In this era of generational politics, Dukakis is very much a product of the 1950s. He followed a predictable careerist path: Swarthmore College, peacetime service as an Army private in Korea (he studied Korean to break the tedium of barracks life) and Harvard Law School. Even at Swarthmore, recalls Dr. Richard Burtis, a classmate, Dukakis talked about his ambition to be Governor of Massachusetts. Small wonder that as a young lawyer he plunged into Brookline politics with a vengeance, engineering a good-government takeover of the town Democratic committee and then building an organization to expand the fight statewide. There was a strong element of social class to the struggle: well- educated reformers rebelling against old-line Irish ethnic politics. Elected to the state legislature in 1962, Dukakis radiated disdain for backslapping and favor trading while zealously championing causes like no- fault auto insurance.

When Sandy Bakalar arranged a date for Dukakis with her friend Katharine Dickson, she felt compelled to explain, "She's Jewish, divorced and has a son by her first marriage." The two clicked immediately. "I found him very sexually attractive," Kitty Dukakis laughs. "People don't think of Michael that way.
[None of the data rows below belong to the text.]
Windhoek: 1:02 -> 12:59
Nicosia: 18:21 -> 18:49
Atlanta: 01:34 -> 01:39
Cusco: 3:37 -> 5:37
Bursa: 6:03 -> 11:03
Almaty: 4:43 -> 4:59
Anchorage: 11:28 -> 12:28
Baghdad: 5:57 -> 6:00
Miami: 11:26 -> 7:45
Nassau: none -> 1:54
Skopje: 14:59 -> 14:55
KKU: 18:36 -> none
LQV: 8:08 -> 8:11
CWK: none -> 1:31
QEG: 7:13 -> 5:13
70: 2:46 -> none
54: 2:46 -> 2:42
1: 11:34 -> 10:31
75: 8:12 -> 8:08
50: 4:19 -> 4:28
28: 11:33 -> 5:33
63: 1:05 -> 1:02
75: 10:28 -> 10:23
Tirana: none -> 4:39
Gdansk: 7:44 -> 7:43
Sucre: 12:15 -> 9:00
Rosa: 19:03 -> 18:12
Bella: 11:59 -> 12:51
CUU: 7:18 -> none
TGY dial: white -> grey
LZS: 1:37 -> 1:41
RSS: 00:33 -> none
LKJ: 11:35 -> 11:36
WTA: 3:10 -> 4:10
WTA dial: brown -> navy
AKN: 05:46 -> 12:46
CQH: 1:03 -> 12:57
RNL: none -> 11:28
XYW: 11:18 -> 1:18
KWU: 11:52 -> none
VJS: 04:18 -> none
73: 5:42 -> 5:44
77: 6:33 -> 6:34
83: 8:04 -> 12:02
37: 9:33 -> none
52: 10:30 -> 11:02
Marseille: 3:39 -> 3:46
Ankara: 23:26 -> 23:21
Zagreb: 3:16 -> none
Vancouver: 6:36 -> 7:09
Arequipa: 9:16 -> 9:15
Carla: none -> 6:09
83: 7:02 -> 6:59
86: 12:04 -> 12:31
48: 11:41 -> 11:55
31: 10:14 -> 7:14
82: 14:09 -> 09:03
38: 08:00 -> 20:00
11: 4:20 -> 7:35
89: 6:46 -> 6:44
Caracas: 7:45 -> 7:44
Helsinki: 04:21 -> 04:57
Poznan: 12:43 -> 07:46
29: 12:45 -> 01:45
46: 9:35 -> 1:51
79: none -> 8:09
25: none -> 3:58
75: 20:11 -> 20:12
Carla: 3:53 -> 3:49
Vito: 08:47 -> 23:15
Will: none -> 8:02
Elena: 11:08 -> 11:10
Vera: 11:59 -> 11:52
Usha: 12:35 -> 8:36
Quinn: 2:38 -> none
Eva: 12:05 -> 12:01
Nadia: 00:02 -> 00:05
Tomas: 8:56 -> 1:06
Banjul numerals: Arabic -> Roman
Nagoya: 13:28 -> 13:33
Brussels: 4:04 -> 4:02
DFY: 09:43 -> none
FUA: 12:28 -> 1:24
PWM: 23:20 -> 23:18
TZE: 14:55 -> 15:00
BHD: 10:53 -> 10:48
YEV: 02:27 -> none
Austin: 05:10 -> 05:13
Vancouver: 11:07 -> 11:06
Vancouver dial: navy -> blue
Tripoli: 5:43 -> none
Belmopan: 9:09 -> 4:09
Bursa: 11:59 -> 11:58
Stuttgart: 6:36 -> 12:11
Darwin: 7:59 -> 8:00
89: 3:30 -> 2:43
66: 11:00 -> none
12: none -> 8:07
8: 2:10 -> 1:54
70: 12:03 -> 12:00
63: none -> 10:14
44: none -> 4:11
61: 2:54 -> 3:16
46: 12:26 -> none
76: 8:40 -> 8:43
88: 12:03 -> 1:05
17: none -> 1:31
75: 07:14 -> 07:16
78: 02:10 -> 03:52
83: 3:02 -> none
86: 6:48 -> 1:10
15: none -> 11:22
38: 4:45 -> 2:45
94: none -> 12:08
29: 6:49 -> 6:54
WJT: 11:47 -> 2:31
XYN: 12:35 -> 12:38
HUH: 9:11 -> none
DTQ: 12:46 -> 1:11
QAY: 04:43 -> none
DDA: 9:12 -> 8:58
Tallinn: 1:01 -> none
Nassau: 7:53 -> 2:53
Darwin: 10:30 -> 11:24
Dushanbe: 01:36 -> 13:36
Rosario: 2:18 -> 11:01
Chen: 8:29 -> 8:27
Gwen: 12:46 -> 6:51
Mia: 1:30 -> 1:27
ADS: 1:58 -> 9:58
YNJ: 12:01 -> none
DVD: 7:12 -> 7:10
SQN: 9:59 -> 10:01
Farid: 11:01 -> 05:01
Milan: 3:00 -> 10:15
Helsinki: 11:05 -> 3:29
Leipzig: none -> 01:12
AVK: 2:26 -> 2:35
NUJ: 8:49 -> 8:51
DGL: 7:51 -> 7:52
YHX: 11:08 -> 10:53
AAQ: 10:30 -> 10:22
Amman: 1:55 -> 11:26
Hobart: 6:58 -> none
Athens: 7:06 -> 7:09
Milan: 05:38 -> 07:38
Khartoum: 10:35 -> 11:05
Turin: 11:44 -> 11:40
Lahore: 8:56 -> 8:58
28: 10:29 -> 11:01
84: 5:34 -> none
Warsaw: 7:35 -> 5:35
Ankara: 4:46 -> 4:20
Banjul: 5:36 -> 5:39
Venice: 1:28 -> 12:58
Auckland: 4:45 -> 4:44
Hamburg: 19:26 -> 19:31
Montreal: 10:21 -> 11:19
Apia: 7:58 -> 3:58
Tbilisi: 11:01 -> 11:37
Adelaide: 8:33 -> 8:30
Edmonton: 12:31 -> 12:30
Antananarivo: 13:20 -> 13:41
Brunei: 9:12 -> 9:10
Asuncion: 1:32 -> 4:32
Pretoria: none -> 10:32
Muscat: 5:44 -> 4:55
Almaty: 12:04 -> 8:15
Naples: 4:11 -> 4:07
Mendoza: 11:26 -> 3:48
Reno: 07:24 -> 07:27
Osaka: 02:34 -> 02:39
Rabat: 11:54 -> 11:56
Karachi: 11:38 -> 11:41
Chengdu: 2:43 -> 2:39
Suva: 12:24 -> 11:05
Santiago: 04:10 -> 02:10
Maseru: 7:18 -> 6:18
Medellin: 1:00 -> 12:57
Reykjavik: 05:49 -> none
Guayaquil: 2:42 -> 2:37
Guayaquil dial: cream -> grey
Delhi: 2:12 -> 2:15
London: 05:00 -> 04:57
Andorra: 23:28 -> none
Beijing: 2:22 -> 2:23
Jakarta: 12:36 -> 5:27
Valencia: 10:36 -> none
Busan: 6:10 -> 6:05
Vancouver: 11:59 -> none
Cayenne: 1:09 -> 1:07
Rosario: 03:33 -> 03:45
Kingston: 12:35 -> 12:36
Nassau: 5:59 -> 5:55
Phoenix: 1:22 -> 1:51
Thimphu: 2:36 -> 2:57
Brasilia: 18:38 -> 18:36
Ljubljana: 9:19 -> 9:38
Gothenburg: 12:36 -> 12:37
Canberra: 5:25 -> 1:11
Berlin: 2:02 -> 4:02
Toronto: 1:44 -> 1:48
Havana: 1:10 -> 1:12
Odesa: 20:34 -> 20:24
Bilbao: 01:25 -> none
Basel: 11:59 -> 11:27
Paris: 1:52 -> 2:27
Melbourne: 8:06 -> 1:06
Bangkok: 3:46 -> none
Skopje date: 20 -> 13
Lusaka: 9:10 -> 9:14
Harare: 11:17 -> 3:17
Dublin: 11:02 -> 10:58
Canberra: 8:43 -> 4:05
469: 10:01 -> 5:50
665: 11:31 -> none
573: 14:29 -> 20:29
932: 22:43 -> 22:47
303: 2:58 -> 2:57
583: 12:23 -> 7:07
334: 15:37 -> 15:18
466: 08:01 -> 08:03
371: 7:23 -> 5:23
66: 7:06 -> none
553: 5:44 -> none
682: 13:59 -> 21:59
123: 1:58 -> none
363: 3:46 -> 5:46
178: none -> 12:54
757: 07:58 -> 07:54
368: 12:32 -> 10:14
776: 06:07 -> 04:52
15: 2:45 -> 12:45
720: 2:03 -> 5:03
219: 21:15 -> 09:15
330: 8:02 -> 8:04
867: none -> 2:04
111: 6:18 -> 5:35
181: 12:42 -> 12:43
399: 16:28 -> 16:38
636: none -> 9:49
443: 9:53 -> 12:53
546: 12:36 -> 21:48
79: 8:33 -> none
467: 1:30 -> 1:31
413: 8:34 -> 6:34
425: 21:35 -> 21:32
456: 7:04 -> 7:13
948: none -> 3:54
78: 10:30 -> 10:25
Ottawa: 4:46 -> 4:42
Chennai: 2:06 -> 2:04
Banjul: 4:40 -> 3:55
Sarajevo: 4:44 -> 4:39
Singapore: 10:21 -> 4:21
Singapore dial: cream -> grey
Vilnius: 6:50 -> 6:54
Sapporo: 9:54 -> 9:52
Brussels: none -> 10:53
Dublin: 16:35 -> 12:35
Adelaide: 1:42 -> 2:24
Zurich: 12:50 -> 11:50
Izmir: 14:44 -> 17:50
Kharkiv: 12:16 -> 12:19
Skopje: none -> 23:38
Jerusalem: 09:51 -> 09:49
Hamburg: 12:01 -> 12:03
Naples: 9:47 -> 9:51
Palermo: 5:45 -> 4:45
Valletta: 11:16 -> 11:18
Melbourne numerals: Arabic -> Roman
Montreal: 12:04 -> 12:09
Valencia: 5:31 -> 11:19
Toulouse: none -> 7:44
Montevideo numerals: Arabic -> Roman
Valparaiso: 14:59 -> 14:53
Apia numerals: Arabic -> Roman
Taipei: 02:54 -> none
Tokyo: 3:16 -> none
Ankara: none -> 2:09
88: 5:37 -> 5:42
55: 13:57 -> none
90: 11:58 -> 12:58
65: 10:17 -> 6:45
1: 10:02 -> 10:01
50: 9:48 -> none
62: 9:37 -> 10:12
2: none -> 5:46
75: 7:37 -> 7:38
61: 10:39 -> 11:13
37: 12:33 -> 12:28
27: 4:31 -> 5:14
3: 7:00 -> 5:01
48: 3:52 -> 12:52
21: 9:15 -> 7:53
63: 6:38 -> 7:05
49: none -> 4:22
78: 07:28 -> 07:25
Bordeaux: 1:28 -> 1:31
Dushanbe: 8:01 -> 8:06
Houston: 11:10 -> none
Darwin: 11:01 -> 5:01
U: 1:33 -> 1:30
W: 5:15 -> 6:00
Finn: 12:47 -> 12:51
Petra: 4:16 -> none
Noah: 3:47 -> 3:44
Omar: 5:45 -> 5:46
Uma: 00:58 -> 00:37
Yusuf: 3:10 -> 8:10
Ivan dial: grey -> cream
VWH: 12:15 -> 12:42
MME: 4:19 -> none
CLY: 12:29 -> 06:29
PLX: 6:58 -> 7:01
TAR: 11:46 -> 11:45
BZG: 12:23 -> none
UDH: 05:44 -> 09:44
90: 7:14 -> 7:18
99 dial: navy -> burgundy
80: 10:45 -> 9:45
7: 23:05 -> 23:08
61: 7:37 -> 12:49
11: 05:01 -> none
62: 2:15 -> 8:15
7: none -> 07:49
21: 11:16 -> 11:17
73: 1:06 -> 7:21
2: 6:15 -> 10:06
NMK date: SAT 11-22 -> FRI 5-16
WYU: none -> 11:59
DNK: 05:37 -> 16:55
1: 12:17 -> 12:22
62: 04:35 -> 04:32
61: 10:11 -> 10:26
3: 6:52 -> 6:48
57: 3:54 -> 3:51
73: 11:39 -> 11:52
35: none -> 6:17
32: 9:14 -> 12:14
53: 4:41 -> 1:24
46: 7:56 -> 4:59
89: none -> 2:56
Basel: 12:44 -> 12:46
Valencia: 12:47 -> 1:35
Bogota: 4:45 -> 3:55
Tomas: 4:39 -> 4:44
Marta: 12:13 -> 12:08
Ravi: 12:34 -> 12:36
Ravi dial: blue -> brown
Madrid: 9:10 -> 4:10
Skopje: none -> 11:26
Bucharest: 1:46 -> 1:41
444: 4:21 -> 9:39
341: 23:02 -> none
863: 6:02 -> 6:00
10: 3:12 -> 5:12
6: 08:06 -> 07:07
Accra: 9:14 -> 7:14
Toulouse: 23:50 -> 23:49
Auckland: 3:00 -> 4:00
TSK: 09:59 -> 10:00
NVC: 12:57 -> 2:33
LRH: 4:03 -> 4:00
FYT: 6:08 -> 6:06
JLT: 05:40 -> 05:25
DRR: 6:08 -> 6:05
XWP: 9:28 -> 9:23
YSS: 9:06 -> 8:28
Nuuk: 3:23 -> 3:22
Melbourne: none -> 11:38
That's why it's fun to talk about it." Friends say Dukakis' parents were initially resistant to the match, and suggest that his marriage to Kitty in 1963 may have marked his true break with his Greek immigrant roots.

Michael and Kitty Dukakis are almost a comically exaggerated study in contrasts: he is reserved, analytical and parsimonious, while she is warm, emotional and a bit extravagant. They raised three children: John Dukakis, 29, Kitty's son from her first marriage; Andrea, 21, who just graduated from Princeton; and Kara. John, now running the Dukakis campaign in the South, sees a gradual softening in his father's demeanor: "My mother has really helped him to express that it's not an invasion of privacy to show people that he cares for them."